Les recherches d’Amnesty International ont révélé que de nombreux survivants se retrouvent sans papiers, sans argent et sans abri, notamment au Cambodge. L’organisation qualifie cette situation d’« crise internationale sur le sol cambodgien ».

Montse Ferrer, directrice régionale de recherche chez Amnesty International, souligne le manque de soutien de l’État cambodgien :

« Nous ne voyons pas l’État cambodgien offrir un dépistage des victimes à ces individus ou tout autre soutien auquel on pourrait s’attendre dans une situation comme celle-ci : une crise humanitaire. »

Montse Ferrer, directrice régionale de recherche, Amnesty International

La situation est aggravée par les coupes budgétaires généralisées dans l’aide humanitaire. Au Cambodge, de nombreux survivants dorment dans la rue, tandis qu’en Birmanie, ceux qui sont secourus par les autorités sont souvent détenus dans des parkings, des camps militaires ou des centres de détention pendant des semaines, en attendant d’être pris en charge. Amy Miller, directrice pour l’Asie du Sud-Est de l’agence humanitaire Acts of Mercy, explique que les petites organisations humanitaires et les refuges locaux sont débordés et sous-financés, et que les grandes organisations comme la Croix-Rouge ne sont pas encore impliquées.

Plus de 7 000 personnes ont été secourues lors d’une opération en Birmanie en février dernier, et plus de 2 000 en octobre. Cependant, Andrey Sawchenko, vice-président de l’International Justice Mission (IJM) pour l’impact du programme en Asie-Pacifique, insiste sur la nécessité d’un soutien adéquat pour les milliers de survivants, qui ont souvent besoin d’une aide médicale et psychologique.

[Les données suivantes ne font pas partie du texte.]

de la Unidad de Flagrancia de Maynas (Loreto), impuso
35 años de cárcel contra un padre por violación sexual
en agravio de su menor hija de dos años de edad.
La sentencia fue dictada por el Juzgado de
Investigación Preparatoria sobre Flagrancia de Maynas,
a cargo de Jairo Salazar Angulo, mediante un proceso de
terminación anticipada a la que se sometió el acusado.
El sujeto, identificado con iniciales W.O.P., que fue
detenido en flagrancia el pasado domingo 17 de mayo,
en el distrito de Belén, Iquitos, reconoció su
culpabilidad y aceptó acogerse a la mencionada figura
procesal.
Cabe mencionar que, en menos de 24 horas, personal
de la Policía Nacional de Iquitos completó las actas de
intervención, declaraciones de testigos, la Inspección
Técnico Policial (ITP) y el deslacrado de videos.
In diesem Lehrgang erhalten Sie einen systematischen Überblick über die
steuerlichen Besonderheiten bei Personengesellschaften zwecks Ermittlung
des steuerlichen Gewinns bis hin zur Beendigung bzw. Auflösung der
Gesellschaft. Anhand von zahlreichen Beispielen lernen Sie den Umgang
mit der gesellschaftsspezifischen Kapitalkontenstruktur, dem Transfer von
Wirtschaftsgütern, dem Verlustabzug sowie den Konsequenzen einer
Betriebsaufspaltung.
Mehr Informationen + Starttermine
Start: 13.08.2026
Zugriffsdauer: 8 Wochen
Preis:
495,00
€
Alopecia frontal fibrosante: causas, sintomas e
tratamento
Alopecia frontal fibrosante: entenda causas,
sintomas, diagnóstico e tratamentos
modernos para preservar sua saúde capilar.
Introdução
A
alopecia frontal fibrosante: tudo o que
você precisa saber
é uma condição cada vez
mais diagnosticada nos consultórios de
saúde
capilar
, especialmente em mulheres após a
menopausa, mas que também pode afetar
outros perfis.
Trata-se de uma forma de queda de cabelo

Félix, un Éthiopien de 31 ans, a été libéré après 18 mois passés dans deux complexes au Myanmar. Il témoigne des conditions inhumaines :

« Ils vous frappent, ils vous donnent des coups de pied, tout. »

Félix, survivant

Il décrit une situation où les soins médicaux étaient inexistants et la violence omniprésente.

Les victimes qui s’échappent sont confrontées à de nombreux dangers, allant de la jungle dense où elles risquent d’être capturées et tuées, à la nécessité de payer une rançon pour être libérées. Les organisations non gouvernementales locales, comme la Fondation Immanuel en Thaïlande, et les gouvernements interviennent pour les secourir, mais le processus de rapatriement est souvent long et difficile, faute de nourriture ou de logement pendant l’attente.

Tomoya Obokata, rapporteur spécial des Nations Unies sur les formes contemporaines d’esclavage, estime que les gouvernements ont la responsabilité de fournir des lieux sûrs et un soutien médical et psychologique avant que les victimes ne puissent rentrer chez elles. Il souligne également la nécessité de confisquer les produits de l’escroquerie pour financer les groupes d’intervention sur le terrain.